Consider extending the notion of Fisher information to the following situation. There is a vector \(\theta\) of unknown parameters. We mainly want information about one component of the parameter vector, although to get that information we have to estimate other components too. Call the first component of \(\theta\) the ‘parameters of interest’ \(\theta_o\) and call the other component the ‘nuisance parameters’ \(\vartheta_o\). Suppose that the likelihood is parameterized on an open set \(\Theta\) in a finite dimensional Euclidean space and that the true parameter vector is \((\theta_o, \vartheta_o) \in \Theta\). Write the multivariate score process as

\[\begin{split} \left\{ \begin{bmatrix} S_{t+1} \\ \tilde{S}_{t+1} \end{bmatrix} : t=0,1,\ldots \right\} \end{split}\]

where \(\{ S_{t+1} : t=0,1,\ldots\}\) is the partial derivative of the log-likelihood with respect to \(\theta\) and \(\{ \tilde{S}_{t+1} : t=0,1,\ldots \}\) is the partial derivative with respect to \(\vartheta\). Estimating \(\vartheta_o\) simultaneously with \(\theta_o\) is more difficult than estimating \(\theta_o\) when \(\vartheta_o\) is known. Fisher’s measure of information corrects for the additional challenge of estimating \(\vartheta_o\) simultaneously in order to make inferences about \(\theta_o\). In particular, Fisher’s measure of information about \(\theta\) is the inverse of the \((1,1)\) component of the covariance matrix partitioned conformably with \(\theta, \vartheta\):

\[\begin{split} V = \begin{bmatrix} E(S_{t+1} - S_t)^2 & E(\tilde{S}_{t+1} - \tilde{S}_t)(S_{t+1} - S_t) \\ E(\tilde{S}_{t+1} - \tilde{S}_t)(S_{t+1} - S_t) & E(\tilde{S}_{t+1} - \tilde{S}_t)^2 \end{bmatrix}. \end{split}\]

To represent this inverse in a useful way, compute the population regression

(6.4)#\[ S_{t+1} - S_t = \beta' (\tilde{S}_{t+1} - \tilde{S}_t) + U_{t+1}, \]

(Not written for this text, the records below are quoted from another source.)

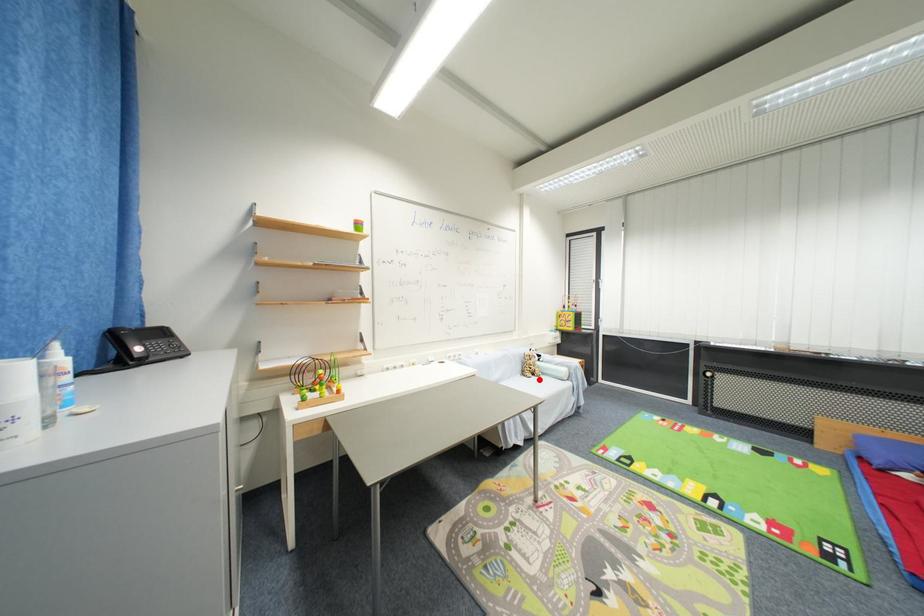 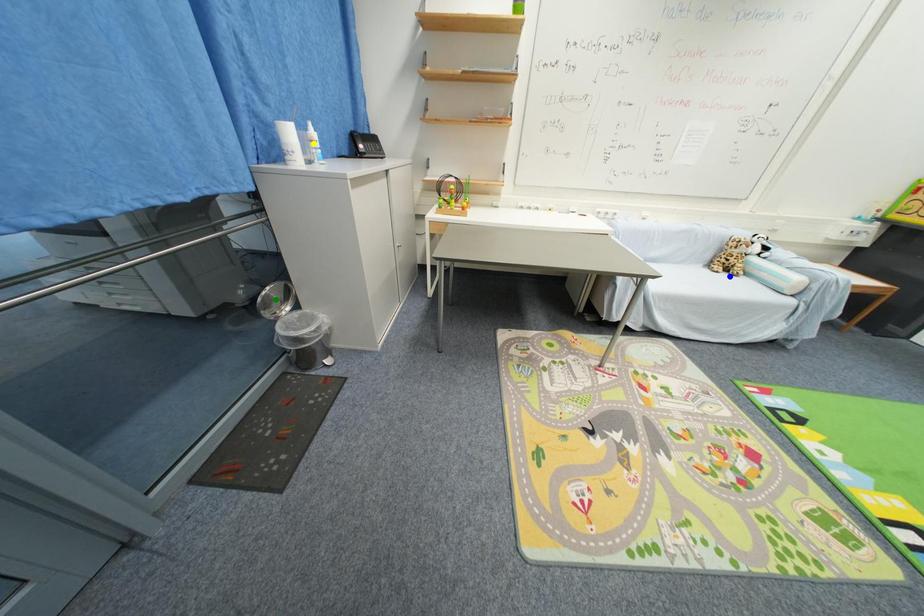 Question: I am providing you with two images of the same scene from different viewpoints. A red point is marked on the first image. You are given multiple points on the second image. Which spot in image 2 lines up with the point in image 1?

Choices:
 (A) green point
 (B) blue point
 (C) yellow point

Answer: (B)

where \(\beta\) is the population regression coefficient and \(U_{t+1}\) is the population regression residual that by construction is orthogonal to the regressor \((\tilde{S}_{t+1} - \tilde{S}_t)\). The population regression induces the representation

\[\begin{split} \begin{bmatrix} S_{t+1} - S_t \\ \tilde{S}_{t+1} - \tilde{S}_t \end{bmatrix} = \begin{bmatrix} I & \beta' \\ 0 & I \end{bmatrix} \begin{bmatrix} U_{t+1} \\ \tilde{S}_{t+1} - \tilde{S}_t \end{bmatrix}, \end{split}\]

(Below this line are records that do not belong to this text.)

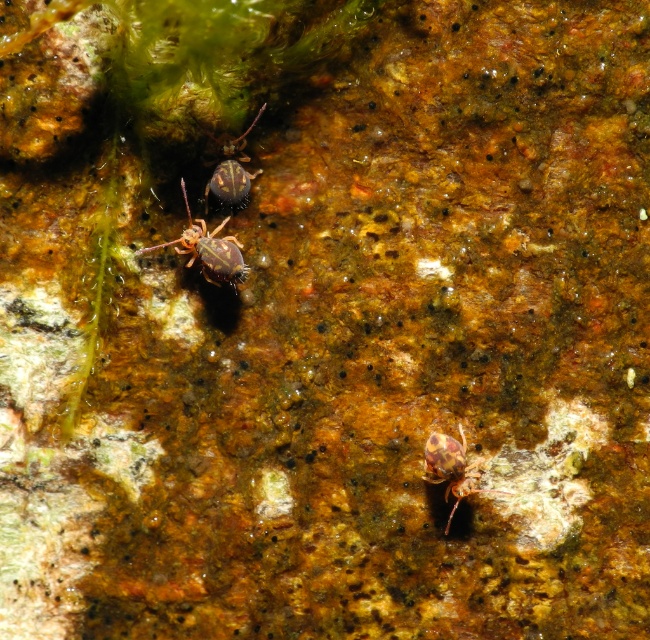 Can you confirm if brown textured spider at center is thinner than brown spotted spider at center?

No, brown textured spider at center is not thinner than brown spotted spider at center.

Is point (192, 218) closer to camera compared to point (502, 490)?

No, it is not.

Is point (136, 250) in front of point (434, 456)?

No, (136, 250) is further to viewer.

At what (x,y) coordinates should I click in order to perform the action: click on brown textured spider at center. Please return your answer as a coordinate pair (x, y). Looking at the image, I should click on (209, 250).

Does brown spotted spider at center have a lesser height compared to shiny brown spider at center?

Indeed, brown spotted spider at center has a lesser height compared to shiny brown spider at center.

Which of these two, brown spotted spider at center or shiny brown spider at center, stands taller?

Standing taller between the two is shiny brown spider at center.

Who is more forward, (x=478, y=474) or (x=229, y=136)?

Point (x=478, y=474)

The width and height of the screenshot is (650, 640). Identify the location of brown spotted spider at center. (450, 468).

Which is more to the right, brown textured spider at center or shiny brown spider at center?

From the viewer's perspective, shiny brown spider at center appears more on the right side.

Which is behind, point (177, 243) or point (239, 177)?

Positioned behind is point (239, 177).

Is point (237, 259) behind point (254, 172)?

No, it is in front of (254, 172).

Image resolution: width=650 pixels, height=640 pixels. In order to click on brown textured spider at center in this screenshot , I will do `click(209, 250)`.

which, because \(U_{t+1}\) is orthogonal to \(\tilde{S}_{t+1} - \tilde{S}_t\), implies

\[\begin{split} V = \begin{bmatrix} I & \beta' \\ 0 & I \end{bmatrix} \begin{bmatrix} E U_{t+1}^2 & 0 \\ 0 & E(\tilde{S}_{t+1} - \tilde{S}_t)^2 \end{bmatrix} \begin{bmatrix} I & 0 \\ \beta & I \end{bmatrix}. \end{split}\]

This equation reveals that the \((1,1)\) component of the partition of matrix \(V^{-1}\) is

\[ V^{-1}_{1,1} = E(U_{t+1}^2)^{-1}. \]

The population regression equation (6.4) implies that the Fisher information measure \(E[(U_{t+1})^2]\) is no larger than \(E[(S_{t+1} - S_t)^2]\). Thus,

(6.5)#\[ E[(U_{t+1})^2] \le E[(S_{t+1} - S_t)^2]. \]

This inequality asserts that the likelihood function contains more information about \(\theta\) when \(\vartheta\) is known to be \(\vartheta_o\) than when \(\theta\) and \(\vartheta\) are both unknown.

Inequality (6.5) offers reasons to be cautious when interpreting calibration exercises in macroeconomics. Pretending that you know \(\vartheta\) leads you to overstate the information in the sample about the parameter \(\theta\).

Since the multivariate score \(\begin{bmatrix} S_{t+1} \\ \tilde{S}_{t+1} \end{bmatrix}\) is a vector of additive martingales, the score regression residual process \(\{ U_{t+1} : t=0,1,\ldots \}\) is itself an additive martingale.